Pour ton information, j'ai commencé
Le Syndrome Copernic, il y a quelque temps et je l'ai reposé parce que je n'y arrivais pas. Bon, je ne suis pas très bon client de toute façon. Mais pour moi, il manquait quelque chose. Tu n'y peux rien. Ce n'est même pas un reproche. Alors ok, disons que tu n'en as pas "rien à foutre" du style. Super, on est contents. Et après ? La prose de Guyotat, de Chevillard, de Claro, de Faulkner, de Brautigan, me bouleverse. Est-ce que ta prose bouleverse quelqu'un ? Et quand bien même ? Je veux dire, est-ce qu'on est réellement dans le domaine de la démonstration ? Il y a des gens qui pensent que tout se vaut. Pas moi.
En ce qui concerne le Diable Vauvert, mes souvenirs de l'histoire sont sensiblement différents, mais peu importe. Ceux qui ont lu
La Mémoire du vautour auront, je pense, du mal à imaginer que la moindre considération commerciale ait pu traverser mon esprit quand j'ai livré ce roman à Marion. Il n'a rien à voir avec nous. Si nous avons évoqué un projet commun, il me semble, c'est plutôt parce que nous nous sommes dit - enfin, moi, je me suis dit : expertise d'Henri en matière de littérature populaire (au sens noble du terme) + exigences stylistiques de Fabrice = bingo. Le fait que le projet n'ait pas dépassé le stade des intentions me semble, rétrospectivement, hautement significatif.

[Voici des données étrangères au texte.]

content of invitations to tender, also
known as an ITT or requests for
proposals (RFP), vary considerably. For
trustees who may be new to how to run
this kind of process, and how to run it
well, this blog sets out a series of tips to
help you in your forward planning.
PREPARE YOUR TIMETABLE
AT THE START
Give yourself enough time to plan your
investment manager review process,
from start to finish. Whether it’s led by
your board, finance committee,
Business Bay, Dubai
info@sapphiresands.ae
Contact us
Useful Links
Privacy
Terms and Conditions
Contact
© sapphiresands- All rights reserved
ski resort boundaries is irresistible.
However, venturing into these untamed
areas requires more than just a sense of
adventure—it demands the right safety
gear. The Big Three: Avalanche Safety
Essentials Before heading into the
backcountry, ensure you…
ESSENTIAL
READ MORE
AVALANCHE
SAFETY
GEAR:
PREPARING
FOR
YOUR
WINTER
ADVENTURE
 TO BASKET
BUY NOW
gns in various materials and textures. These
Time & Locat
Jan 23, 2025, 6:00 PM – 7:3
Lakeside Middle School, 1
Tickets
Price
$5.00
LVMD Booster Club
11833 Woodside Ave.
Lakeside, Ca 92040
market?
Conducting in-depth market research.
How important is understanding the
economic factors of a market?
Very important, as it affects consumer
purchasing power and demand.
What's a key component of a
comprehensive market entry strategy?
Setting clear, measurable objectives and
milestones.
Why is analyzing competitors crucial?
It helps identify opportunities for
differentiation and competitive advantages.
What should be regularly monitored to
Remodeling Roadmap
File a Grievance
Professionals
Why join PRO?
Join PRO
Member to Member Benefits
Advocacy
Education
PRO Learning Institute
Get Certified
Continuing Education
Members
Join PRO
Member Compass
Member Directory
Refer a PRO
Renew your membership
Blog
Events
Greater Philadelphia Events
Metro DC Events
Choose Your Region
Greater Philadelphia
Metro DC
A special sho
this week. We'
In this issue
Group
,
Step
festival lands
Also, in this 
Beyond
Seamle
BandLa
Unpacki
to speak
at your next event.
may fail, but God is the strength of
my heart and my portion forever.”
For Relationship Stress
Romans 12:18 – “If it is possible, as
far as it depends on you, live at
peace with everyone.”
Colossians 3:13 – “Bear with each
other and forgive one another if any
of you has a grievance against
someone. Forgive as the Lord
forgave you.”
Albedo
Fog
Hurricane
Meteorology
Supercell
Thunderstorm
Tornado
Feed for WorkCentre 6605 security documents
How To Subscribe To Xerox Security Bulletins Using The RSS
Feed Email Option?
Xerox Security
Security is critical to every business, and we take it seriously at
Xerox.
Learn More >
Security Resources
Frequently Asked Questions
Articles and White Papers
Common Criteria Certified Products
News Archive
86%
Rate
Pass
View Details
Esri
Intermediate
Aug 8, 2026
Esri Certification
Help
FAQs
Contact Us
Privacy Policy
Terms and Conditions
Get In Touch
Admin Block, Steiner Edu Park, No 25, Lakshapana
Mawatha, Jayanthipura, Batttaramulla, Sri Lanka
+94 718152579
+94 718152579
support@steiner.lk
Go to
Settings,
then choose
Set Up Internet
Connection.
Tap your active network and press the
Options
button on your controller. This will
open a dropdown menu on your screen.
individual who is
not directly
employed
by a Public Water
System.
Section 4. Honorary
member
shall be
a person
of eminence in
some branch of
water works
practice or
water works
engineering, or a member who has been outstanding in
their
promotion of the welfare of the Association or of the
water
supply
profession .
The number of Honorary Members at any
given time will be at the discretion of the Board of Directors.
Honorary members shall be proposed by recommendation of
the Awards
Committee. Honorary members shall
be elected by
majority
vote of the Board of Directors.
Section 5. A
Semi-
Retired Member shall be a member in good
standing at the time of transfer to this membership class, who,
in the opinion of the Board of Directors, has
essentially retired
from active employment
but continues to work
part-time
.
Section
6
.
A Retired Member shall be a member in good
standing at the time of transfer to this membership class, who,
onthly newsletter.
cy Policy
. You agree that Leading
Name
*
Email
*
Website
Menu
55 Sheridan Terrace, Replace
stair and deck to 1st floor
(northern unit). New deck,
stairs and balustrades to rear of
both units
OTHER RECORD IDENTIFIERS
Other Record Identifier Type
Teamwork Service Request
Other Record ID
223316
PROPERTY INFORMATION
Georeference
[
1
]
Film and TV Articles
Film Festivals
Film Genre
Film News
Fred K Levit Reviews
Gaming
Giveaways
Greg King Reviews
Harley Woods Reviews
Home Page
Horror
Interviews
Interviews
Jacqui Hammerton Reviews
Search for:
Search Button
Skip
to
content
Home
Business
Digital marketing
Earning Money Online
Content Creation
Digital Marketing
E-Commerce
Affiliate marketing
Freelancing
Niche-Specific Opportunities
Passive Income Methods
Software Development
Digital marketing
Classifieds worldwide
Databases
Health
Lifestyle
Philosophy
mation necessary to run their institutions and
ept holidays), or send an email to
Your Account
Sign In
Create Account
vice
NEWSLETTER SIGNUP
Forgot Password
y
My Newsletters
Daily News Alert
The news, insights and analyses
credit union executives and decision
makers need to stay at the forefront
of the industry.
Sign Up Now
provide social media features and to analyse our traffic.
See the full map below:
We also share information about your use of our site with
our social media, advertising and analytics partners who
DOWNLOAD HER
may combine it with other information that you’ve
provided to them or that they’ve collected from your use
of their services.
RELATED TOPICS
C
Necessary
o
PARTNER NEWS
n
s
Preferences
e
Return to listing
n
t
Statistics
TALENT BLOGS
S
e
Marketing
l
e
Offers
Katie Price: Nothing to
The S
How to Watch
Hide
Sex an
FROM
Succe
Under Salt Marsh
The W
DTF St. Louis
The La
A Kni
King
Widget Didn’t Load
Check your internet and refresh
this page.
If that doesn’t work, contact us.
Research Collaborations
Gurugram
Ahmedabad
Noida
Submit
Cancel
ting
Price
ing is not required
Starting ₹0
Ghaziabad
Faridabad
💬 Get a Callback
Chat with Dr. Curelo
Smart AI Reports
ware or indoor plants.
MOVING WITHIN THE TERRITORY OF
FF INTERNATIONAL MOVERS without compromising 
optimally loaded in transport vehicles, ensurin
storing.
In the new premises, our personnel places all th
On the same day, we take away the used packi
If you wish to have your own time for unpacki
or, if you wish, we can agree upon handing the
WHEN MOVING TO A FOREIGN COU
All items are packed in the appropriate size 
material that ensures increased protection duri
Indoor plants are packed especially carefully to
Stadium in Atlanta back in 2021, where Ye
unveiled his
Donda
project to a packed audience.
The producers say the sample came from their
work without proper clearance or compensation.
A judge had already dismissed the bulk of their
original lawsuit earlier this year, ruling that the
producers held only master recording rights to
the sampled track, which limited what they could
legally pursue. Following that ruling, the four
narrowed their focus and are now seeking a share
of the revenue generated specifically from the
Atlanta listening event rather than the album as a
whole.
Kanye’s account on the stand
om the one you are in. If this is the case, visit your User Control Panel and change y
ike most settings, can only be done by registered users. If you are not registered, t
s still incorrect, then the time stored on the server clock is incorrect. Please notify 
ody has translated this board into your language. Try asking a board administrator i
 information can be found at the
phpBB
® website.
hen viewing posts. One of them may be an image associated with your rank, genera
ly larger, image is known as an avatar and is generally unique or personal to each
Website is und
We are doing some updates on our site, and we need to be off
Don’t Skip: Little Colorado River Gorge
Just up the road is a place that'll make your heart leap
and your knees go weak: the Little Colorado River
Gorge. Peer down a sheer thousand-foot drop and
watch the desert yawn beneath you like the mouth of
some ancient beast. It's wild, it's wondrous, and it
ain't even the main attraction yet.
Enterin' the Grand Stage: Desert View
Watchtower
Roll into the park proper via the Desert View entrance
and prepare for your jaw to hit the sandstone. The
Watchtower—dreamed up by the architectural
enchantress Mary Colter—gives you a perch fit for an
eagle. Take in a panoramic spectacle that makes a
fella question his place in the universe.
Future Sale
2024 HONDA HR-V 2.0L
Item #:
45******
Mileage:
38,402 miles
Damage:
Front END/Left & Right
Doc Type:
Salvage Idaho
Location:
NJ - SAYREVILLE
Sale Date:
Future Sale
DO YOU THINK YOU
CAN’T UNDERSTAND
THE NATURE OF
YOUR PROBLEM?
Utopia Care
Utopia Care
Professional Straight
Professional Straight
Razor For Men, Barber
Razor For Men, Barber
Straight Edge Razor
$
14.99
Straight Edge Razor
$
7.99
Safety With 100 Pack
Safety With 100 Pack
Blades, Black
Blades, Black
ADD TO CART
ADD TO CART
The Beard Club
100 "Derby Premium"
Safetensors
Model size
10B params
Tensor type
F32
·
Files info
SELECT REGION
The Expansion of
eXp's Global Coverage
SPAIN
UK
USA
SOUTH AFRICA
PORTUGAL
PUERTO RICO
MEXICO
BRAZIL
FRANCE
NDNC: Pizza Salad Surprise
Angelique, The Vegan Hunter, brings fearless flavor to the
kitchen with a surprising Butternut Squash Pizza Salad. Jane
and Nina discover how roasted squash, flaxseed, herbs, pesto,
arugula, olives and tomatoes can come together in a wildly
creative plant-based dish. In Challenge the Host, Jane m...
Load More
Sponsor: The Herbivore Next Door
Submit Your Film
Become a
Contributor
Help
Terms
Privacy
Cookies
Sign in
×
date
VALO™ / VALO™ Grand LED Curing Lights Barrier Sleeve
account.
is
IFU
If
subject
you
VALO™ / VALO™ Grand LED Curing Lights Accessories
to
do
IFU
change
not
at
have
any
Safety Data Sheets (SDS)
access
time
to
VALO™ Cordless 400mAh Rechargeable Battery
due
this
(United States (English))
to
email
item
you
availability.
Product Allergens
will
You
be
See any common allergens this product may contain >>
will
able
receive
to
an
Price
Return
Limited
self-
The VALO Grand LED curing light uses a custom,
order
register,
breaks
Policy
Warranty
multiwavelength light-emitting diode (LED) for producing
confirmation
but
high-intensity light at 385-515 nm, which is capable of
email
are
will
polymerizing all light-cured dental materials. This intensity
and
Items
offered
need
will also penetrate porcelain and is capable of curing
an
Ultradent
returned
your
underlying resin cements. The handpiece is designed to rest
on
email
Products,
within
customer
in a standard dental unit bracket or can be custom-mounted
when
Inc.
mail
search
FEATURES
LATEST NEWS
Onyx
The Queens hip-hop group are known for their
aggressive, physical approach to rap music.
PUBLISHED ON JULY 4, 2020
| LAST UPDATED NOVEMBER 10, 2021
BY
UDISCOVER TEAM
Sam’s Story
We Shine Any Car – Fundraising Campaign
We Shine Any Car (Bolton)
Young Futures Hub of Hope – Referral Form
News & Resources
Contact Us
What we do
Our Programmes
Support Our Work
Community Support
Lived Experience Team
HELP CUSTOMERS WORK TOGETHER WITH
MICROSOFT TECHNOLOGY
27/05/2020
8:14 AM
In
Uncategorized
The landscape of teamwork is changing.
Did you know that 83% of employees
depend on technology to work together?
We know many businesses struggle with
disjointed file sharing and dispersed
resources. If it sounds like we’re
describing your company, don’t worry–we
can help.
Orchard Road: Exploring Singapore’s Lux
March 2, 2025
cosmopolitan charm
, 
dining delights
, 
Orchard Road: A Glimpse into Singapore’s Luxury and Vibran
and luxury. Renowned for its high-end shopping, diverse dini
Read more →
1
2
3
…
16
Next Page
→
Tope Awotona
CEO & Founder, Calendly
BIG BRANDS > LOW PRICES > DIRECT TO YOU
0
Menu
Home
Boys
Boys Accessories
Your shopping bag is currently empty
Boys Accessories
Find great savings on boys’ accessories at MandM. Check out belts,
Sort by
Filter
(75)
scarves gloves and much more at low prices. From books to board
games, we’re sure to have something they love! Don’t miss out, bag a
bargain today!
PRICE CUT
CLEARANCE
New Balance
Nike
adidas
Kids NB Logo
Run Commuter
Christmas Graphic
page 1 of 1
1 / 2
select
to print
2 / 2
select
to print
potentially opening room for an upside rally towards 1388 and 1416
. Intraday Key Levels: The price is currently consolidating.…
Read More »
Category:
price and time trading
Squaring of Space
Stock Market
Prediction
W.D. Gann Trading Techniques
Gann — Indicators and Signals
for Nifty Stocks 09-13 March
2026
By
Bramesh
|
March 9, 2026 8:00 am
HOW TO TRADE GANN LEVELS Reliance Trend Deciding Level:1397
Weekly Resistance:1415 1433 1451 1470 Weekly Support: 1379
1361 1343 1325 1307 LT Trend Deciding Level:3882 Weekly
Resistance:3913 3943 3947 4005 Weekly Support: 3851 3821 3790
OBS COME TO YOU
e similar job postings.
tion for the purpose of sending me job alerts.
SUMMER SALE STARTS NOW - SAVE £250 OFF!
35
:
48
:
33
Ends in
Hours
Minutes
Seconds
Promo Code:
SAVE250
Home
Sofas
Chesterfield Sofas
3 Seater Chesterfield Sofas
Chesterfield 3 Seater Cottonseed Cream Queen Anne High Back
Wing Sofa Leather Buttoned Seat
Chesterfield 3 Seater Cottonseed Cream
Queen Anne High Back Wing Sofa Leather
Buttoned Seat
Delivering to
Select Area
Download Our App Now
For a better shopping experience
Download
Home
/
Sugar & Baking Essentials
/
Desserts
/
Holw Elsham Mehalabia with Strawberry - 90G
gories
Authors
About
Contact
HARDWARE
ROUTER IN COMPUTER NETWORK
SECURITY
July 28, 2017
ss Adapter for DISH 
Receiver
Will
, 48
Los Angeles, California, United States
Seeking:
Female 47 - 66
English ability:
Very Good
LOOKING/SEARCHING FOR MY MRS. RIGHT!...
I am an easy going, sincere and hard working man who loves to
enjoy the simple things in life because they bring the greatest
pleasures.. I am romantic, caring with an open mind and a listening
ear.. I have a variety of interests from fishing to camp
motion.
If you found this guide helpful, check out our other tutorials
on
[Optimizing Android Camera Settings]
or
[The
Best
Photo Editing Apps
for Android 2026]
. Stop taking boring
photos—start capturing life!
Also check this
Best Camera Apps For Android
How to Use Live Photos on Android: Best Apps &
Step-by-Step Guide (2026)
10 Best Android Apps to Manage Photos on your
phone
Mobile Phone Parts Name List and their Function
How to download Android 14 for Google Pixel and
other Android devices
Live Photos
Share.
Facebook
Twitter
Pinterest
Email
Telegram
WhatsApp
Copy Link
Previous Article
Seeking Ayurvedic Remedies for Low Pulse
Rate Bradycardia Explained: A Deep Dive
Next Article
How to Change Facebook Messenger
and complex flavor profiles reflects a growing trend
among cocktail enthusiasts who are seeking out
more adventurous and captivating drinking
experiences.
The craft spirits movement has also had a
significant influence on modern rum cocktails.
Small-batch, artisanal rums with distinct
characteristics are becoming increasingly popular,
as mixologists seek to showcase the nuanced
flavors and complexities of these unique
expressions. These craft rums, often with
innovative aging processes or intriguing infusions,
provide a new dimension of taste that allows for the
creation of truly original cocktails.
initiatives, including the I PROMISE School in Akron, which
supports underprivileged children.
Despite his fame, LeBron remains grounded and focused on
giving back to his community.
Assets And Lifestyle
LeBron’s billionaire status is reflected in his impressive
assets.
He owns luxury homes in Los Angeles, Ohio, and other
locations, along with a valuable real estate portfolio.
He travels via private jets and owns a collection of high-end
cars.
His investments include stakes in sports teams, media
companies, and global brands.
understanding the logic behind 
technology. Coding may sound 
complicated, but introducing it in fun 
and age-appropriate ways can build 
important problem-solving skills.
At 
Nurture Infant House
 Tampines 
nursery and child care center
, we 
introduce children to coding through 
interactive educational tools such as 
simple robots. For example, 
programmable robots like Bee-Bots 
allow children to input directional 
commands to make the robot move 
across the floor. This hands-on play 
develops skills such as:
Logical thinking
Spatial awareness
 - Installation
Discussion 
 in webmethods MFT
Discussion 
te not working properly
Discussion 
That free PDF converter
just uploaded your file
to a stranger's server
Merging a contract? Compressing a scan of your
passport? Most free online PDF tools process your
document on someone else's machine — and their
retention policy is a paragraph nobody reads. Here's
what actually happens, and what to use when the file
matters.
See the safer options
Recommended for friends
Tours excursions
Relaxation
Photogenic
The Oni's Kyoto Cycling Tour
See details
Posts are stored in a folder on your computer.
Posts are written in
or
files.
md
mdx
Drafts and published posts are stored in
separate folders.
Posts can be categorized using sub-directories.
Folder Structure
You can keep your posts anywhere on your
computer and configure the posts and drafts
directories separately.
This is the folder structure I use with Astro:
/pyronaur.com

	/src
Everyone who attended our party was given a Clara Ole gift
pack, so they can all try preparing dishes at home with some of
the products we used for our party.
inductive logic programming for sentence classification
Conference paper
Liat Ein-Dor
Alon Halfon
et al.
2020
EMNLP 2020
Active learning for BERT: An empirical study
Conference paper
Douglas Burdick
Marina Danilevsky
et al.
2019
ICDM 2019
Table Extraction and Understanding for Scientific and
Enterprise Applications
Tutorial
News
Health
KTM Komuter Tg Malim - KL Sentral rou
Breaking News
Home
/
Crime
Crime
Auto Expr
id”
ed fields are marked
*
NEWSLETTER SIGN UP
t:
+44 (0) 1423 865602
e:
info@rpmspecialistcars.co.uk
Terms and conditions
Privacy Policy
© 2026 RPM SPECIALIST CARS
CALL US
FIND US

Je te rejoins sur le fait que le succès ne se décrète pas. Fondamentalement, même, je ne place pas le style au-dessus de l'histoire : chacun fait comme bon lui semble. Je persiste à penser, néanmoins, que la jauge penche toujours d'un côté ou de l'autre. Quand elle penche trop du côté du style, ça donne des bouquins chiants à lire. Quand elle penche trop du côté de l'efficacité narrative, ça donne BW - tout aussi impossible à avaler pour moi. Quand elle est à peu près au milieu, ça donne, pour citer des exemples récents,
La Horde du contrevent ou La Route de McCarthy : des chefs-d'œuvre littéraire, et qui se vendent.
Je passerai plus rapidement sur l'affaire Besancenot. Je ne vois pas juste le rapport avec la choucroute. Nous parlons de romans. Pour info, si je voulais juste faire du fric en écrivant sur une personnalité politique, je choisirais de préférence celle pour laquelle les gens votent : Sarkozy ou un quelconque leader PS. Le projet s'inscrivait plutôt dans la continuité de mon livre
Engagés !, mais je ne suis pas sûr que tu lises non plus tout ce que j'écris.
Pour finir, et parce que le ciel commence à se couvrir, je précise (pas spécialement à ton intention, parce que je penses que tu le sais) que je ne nourris aucun ressentiment envers toi, Henri.
On attaque et on défend des idées, ici. Pas des personnes.